Respecting Sexual attraction: I feel sexually attracted to male sex and female sex. Although when I fantasize about them I feel a certain disavowal( I use this term as in repudiation). The degree of disavowal is different depending on the sex I fantasize about.

When I fantasize about the female sex and relief myself trough masturbation I feel a certain disavowal to what I've done during the process(masturbation)and I`m never able to finish with the taught of it (sexual intercourse with the female sex) in my mind.

When I fantasize about the male sex. I feel a strong disavowal when I`m done relieving myself (AKA: Masturbating)

P.S: I`m really sorry if my use of the term "sexual" in sexual attraction is being misused.

Respecting my physical attraction:
I feel a strong physical attraction towards the male and female sex.
P.S: I think the previous explanation is important to explain, due to the fact that sometimes I feel as labeling myself towards asexual. But as the label gay and bisexual I find them insufficient, to define my sexual orientation.

Respecting my romantic attraction: I feel I have no romantic attraction towards others. Due to this I tend to question if I`m asexual( referring to this term in a binary definition, for one as no sexual attraction toward others and as no romantic attraction toward others). I tend to label myself asexual, understanding it in the second definition I said.

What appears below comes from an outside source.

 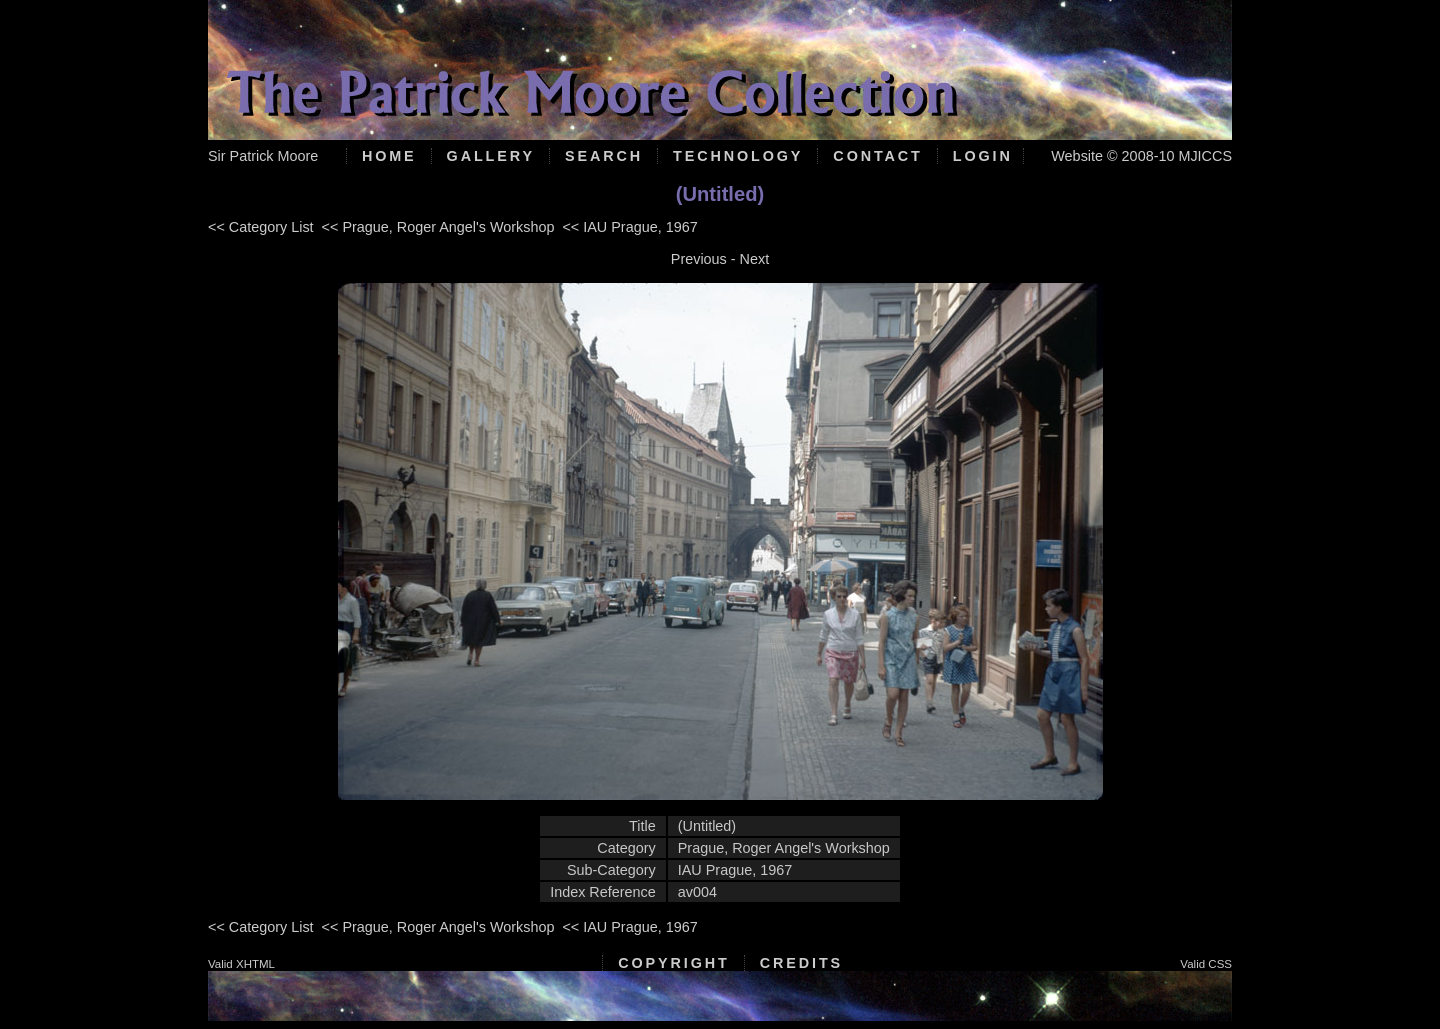 I want to click on Contact, so click(x=877, y=156).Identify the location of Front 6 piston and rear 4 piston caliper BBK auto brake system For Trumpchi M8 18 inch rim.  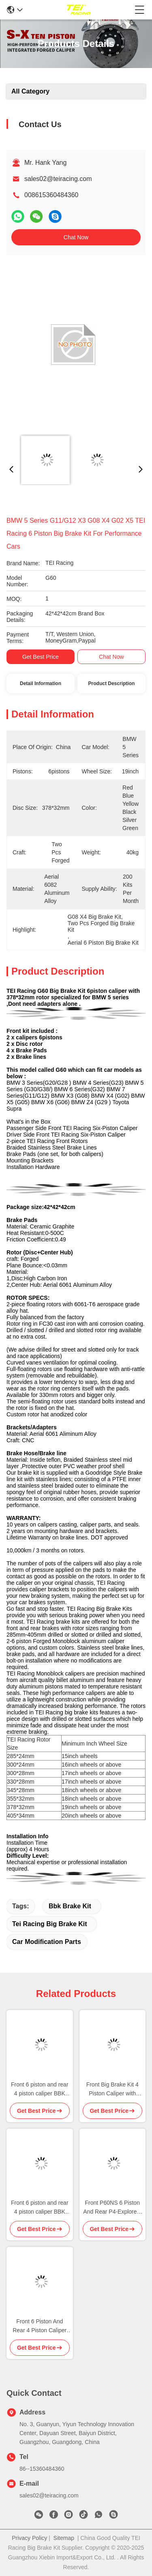
(40, 2089). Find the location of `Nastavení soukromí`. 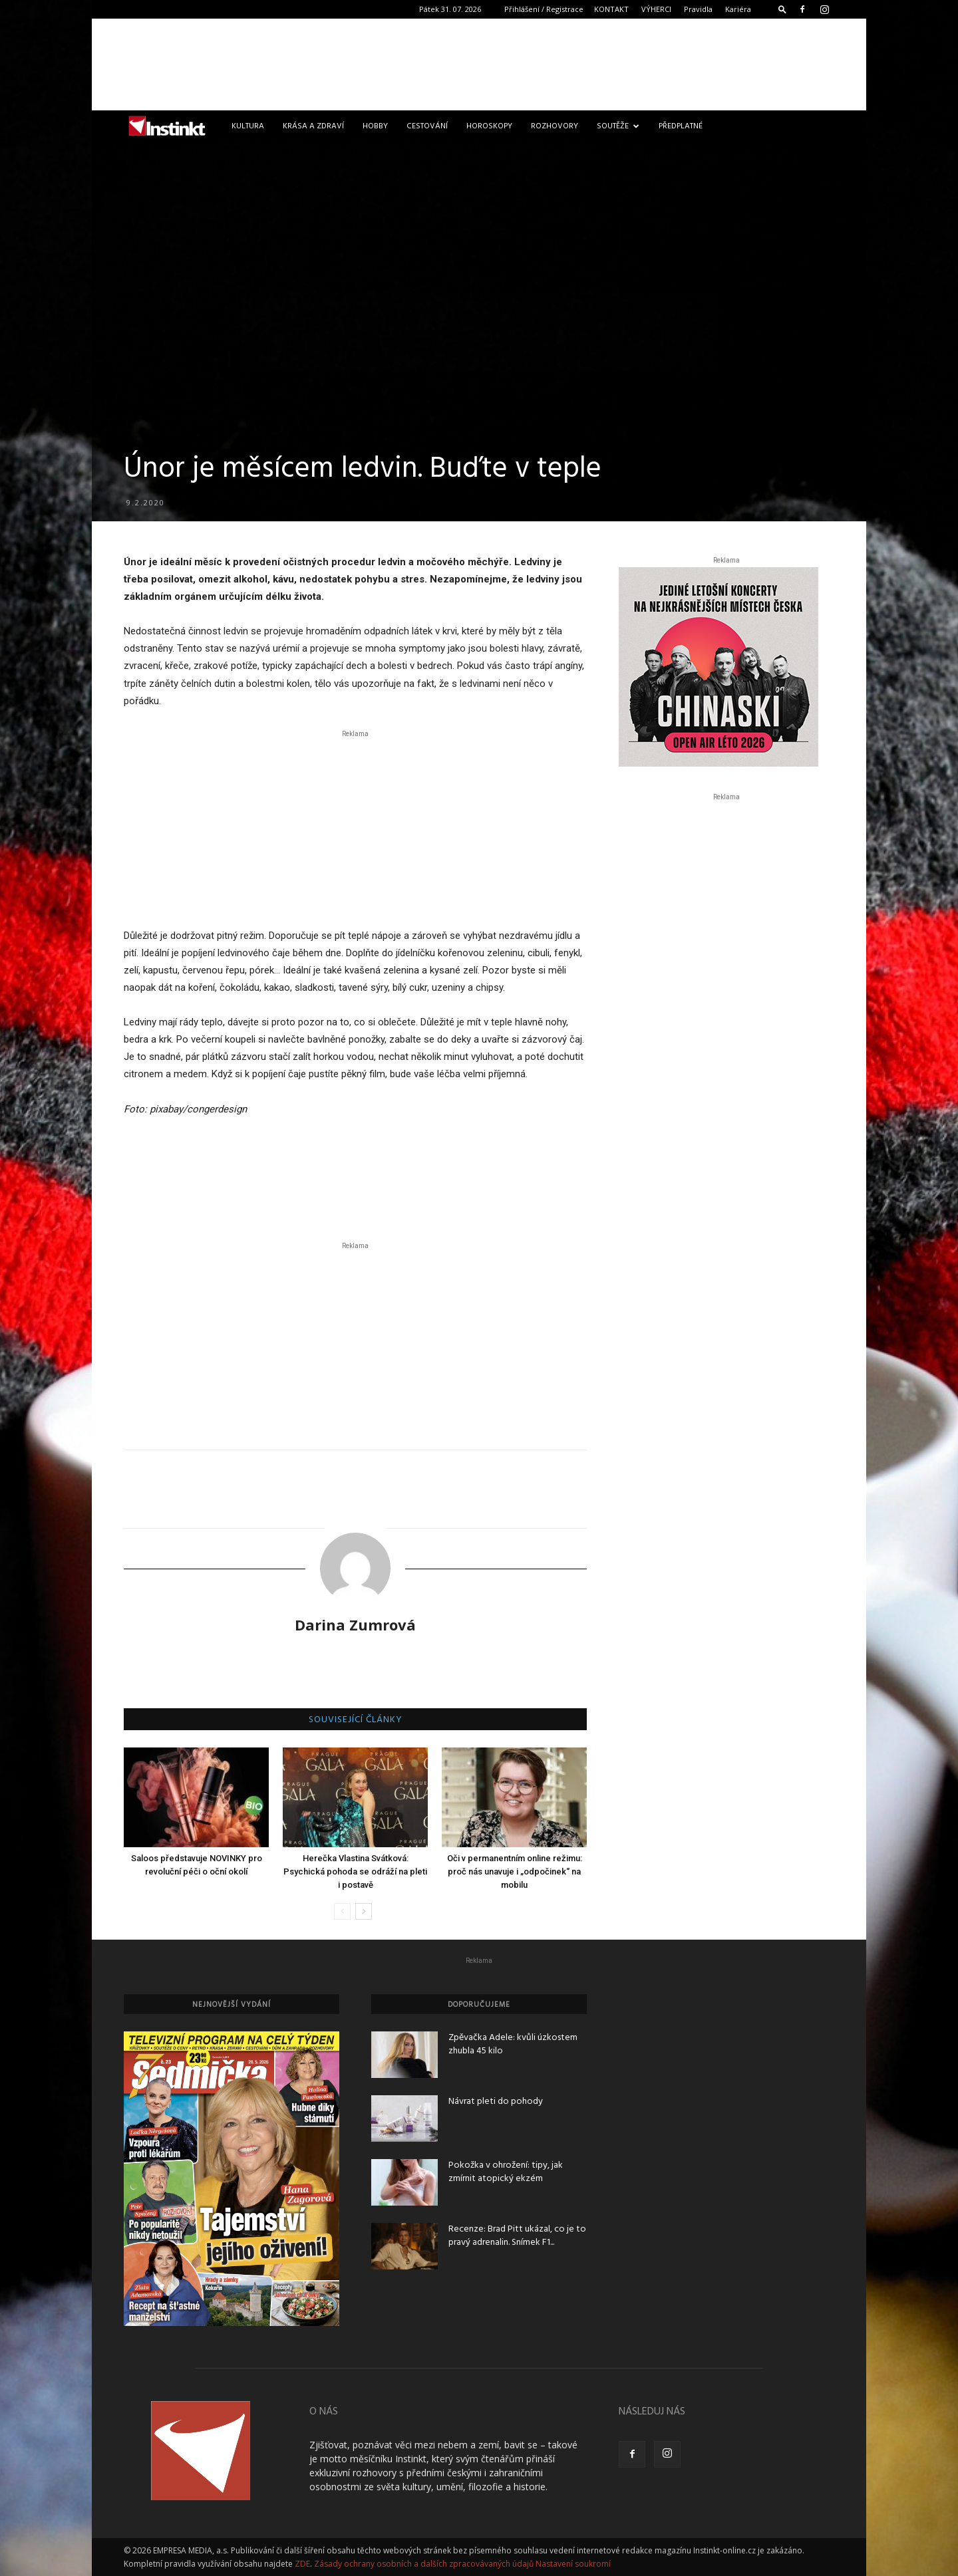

Respecting my emotional attraction: I feel I've only established emotional relationship with friends and family members. Although this relationship tends to be changeable. I say the previous statement due to the fact that through out the emotional relationship i feel a powerful disavowal toward the person in the emotional relationship and toward the emotional relationship. Mainly because of it useless meaning to me.
P.S: I`m really sorry if my definition of a sentimental relationship is wrong. Taking into account that, maybe, universally it`s understood in another way.